How To Effectively Leverage Your IAQ Data Through Building Automation

Dianna Smith

One of the biggest mistakes you can make after implementing an air quality monitoring system is underutilizing your data. Beyond just using air quality data for spot checks, you can employ your air quality data in your building automation system to promote efficiency and good indoor air quality. 

What Is Building Automation?

Building automation systems (BAS) are sets of interconnected sensors and actuators designed to control, monitor, and regulate buildings and building equipment. Building automation systems can manage all of the systems below and more:

  • HVAC
  • Lighting 
  • Security 
  • Emergency response  
  • Humidity control 

When implemented correctly, these systems can reduce energy consumption, lower maintenance costs, extend the lifecycle of utilities, and ensure the safety and comfort of building occupants. In fact, in one study by PNNL, commercial buildings that correctly employed BAS reduced energy consumption by an average of 29% without sacrificing indoor environmental quality. 

IAQ Sensors and BAS

As we mentioned above, sensors make up a crucial component of any building automation system. Sensors collect the data inputs used to control output devices like ventilation systems, and indoor air quality sensors are some of the primary sensors used in these building automation networks. 

Occupancy, carbon dioxide (CO2) sensors, and DCV

One established application of indoor air quality sensors is through demand-controlled ventilation (DCV)

toronto - building

Demand-controlled ventilation is a feedback system designed to optimize ventilation rates based on occupancy. Indoor air pollution can be broken down into two types: air pollution originating from humans and air pollution for off-gassing unrelated to occupancy. During low-occupancy periods, there are fewer sources of indoor air pollution, so ventilation rates do not need to be as high to maintain the same air quality. 

Occupancy can be measured in four ways:

  1. Carbon dioxide sensing - CO2 sensors are the most common way of regulating DCV systems. Carbon dioxide levels directly correlate with occupancy, so some DCV systems will adjust ventilation rates in response to changes in CO2 concentrations.
  2. Occupancy counting - Occupancy can be measured or estimated through counts using ticket sales, turnstiles, or security swipes, and as is the case with CO2 sensors, ventilation rates will vary based on occupancy counts. 
  3. Occupancy sensing - Lighting or occupancy sensors can likewise estimate occupancy. DCV systems with occupancy sensing typically only have two modes; ventilation rates will be the same whether there is one person or twenty people in a space. 
  4. Scheduling - Occupancy can be estimated based on scheduled use. For example, ventilation rates for a meeting room can be maximized when the meeting room is booked and reduced when nothing is planned in it. 

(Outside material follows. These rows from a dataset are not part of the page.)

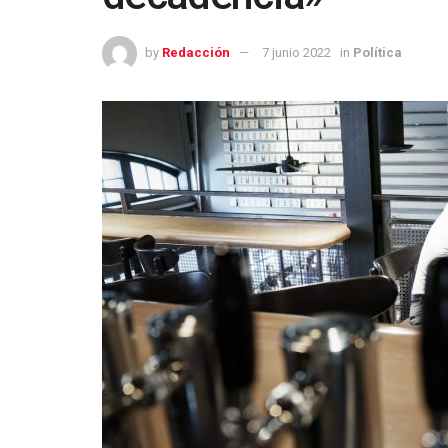
by
Redacción
7 junio 2022
in
Política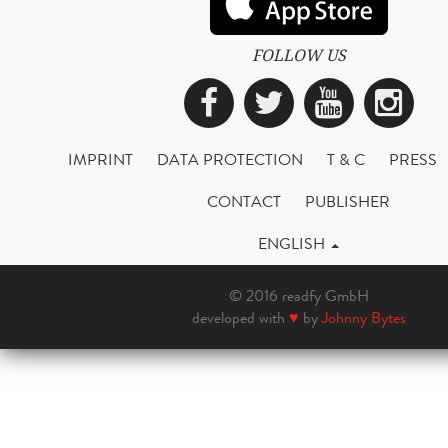
FOLLOW US
Facebook
Twitter
YouTub
Ins
IMPRINT
DATA PROTECTION
T & C
PRESS
CONTACT
PUBLISHER
ENGLISH
© 2016 readfy GmbH
developed with
♥
by
Johnny Bytes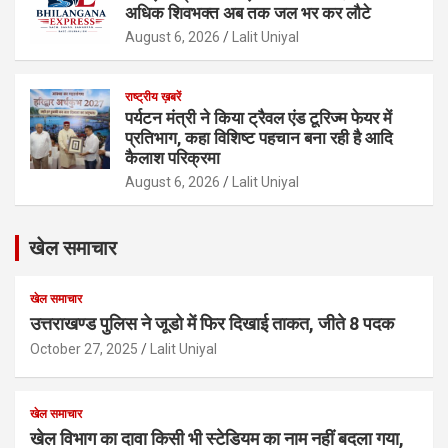
अधिक शिवभक्त अब तक जल भर कर लौटे
August 6, 2026
Lalit Uniyal
राष्ट्रीय ख़बरें
पर्यटन मंत्री ने किया ट्रैवल एंड टूरिज्म फेयर में
प्रतिभाग, कहा विशिष्ट पहचान बना रही है आदि
कैलाश परिक्रमा
August 6, 2026
Lalit Uniyal
खेल समाचार
खेल समाचार
उत्तराखण्ड पुलिस ने जूडो में फिर दिखाई ताकत, जीते 8 पदक
October 27, 2025
Lalit Uniyal
खेल समाचार
खेल विभाग का दावा किसी भी स्टेडियम का नाम नहीं बदला गया,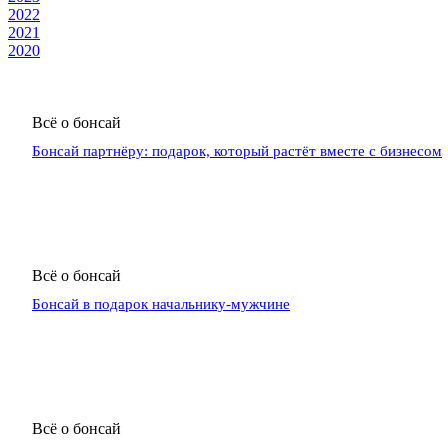
2022
2021
2020
Всё о бонсай
Бонсай партнёру: подарок, который растёт вместе с бизнесом
Всё о бонсай
Бонсай в подарок начальнику-мужчине
Всё о бонсай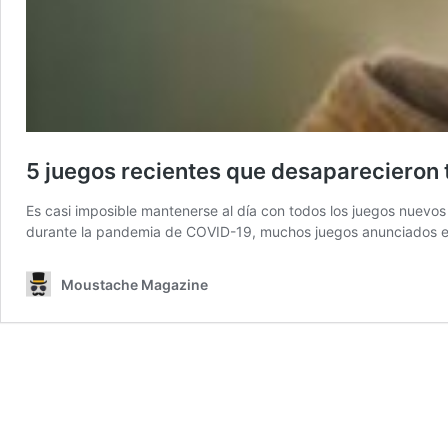
5 juegos recientes que desaparecieron 
Es casi imposible mantenerse al día con todos los juegos nuevo
durante la pandemia de COVID-19, muchos juegos anunciados en
Moustache Magazine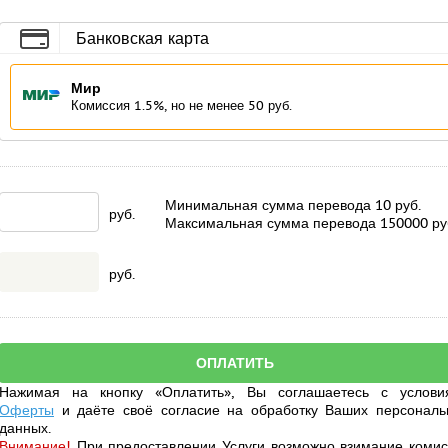
Банковская карта
Мир
Комиссия 1.5%, но не менее 50 руб.
Минимальная сумма перевода
10
руб.
руб.
Максимальная сумма перевода
150000
ру
руб.
Нажимая на кнопку «Оплатить», Вы соглашаетесь с услови
Оферты
и даёте своё
согласие
на обработку Ваших персональ
данных.
Внимание!
При предоставлении Услуги возможно взимание комис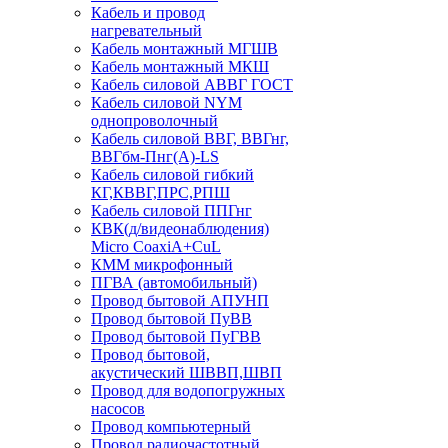
Кабель и провод
нагревательный
Кабель монтажный МГШВ
Кабель монтажный МКШ
Кабель силовой АВВГ ГОСТ
Кабель силовой NYM
однопроволочный
Кабель силовой ВВГ, ВВГнг,
ВВГбм-Пнг(А)-LS
Кабель силовой гибкий
КГ,КВВГ,ПРС,РПШ
Кабель силовой ППГнг
КВК(д/видеонаблюдения)
Micro CoaxiA+CuL
КММ микрофонный
ПГВА (автомобильный)
Провод бытовой АПУНП
Провод бытовой ПуВВ
Провод бытовой ПуГВВ
Провод бытовой,
акустический ШВВП,ШВП
Провод для водопогружных
насосов
Провод компьютерный
Провод радиочастотный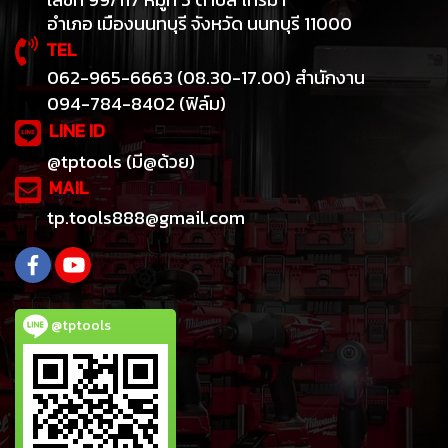
อำเภอ เมืองนนทบุรี จังหวัด นนทบุรี 11000
TEL
062-965-6663 (08.30-17.00) สำนักงาน
094-784-8402 (ฟิล์ม)
LINE ID
@tptools (มี@ด้วย)
MAIL
tp.tools888@gmail.com
@tptools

As the leading way to estimate occupancy, CO2 sensors play an essential role in demand-controlled ventilation systems. Additional inputs from TVOC sensors can also help measure occupancy and ensure IAQ remains good during occupancy periods, as volatile organic compounds (VOCs) are a major indoor air pollutant. However, due to many factors unrelated to occupancy that create VOCs, carbon dioxide is usually a better input for DCV. 

Particulate matter sensing and HVAC systems

Unlike carbon dioxide, particulate matter is a concern for both indoors and outdoors, and high levels of outdoor particulate matter can adversely impact indoor environmental quality, or IEQ. 

macau - pollution

In cases where a building is located in an area with high levels of air pollution, or during pollution events or wildfires, outdoor and indoor particulate matter sensors can help automate air filtration and ventilation to optimize indoor air quality. For example, when levels of outdoor particulate matter are higher than indoor levels, then a higher percentage of air should be recirculated to minimize the intrusion of air pollution. Likewise, if indoor levels are higher, the reverse should occur.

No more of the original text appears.